Before approaching the decision of the case upon the issue which seems to us controlling, it is profitable, if not absolutely necessary, to interpret the written contract between the parties.

Counsel for the plaintiff contends that "the written contract did not obligate Viles to deliver 10,000 cords more or less," and was not so intended; that the words "10,000 cords" indicate "what the parties had in mind as the amount which conditions would probably warrant delivering. But it obligated no one."

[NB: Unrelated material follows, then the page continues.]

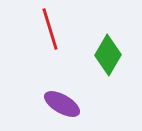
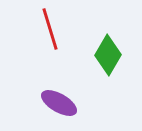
purple ellipse: moved 3 px left, 1 px up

We cannot so construe the contract; such construction is not in harmony with the situation and defined policy of the defendant, nor with the correspondence between the parties. The defendant corporation is a subsidiary of the International Paper Company, maintained by the latter company as a part of its organization for securing an adequate and constant supply of wood for its mills. In the fall of 1916 its agents were making contracts for its necessary supply of wood for the coming year. It was vital to the successful operation of the mills of the International Paper Company that an adequate and dependable supply of wood should be secured. Under such circumstances it cannot be considered, unless all other constructions fail, that the executives of the defendant would make a detailed written contract, with specifications as to delivery, and sealing and quality, with the intention of not binding either party, of simply affording a market for whatever amount of wood Mr. Viles might see fit to turn into Solon boom. The executives of large industrial organizations do not conduct business in that way.

In reply to the plaintiff's letter of December 28, 1916, in which he first suggested that the contract left the amount at his option, Amey replied tinder date of January 2, 1917, expressing surprise at the tenor of the letter, and concluding:

"We should not want any wood at more than $8.00 per cord delivered Solon, and we should like to hear from you definitely in regard to the amount you expect to deliver."

To this letter the plaintiff replied the next day, promising upon his return from Dead river to "attempt to give you some estimate of amount of wood we will have for you." He concludes:

"When I wrote you I thought that possibly you would be willing to increase your price if you could secure more wood. Other parties have been very glad to do this with us because of the conditions that exist this year."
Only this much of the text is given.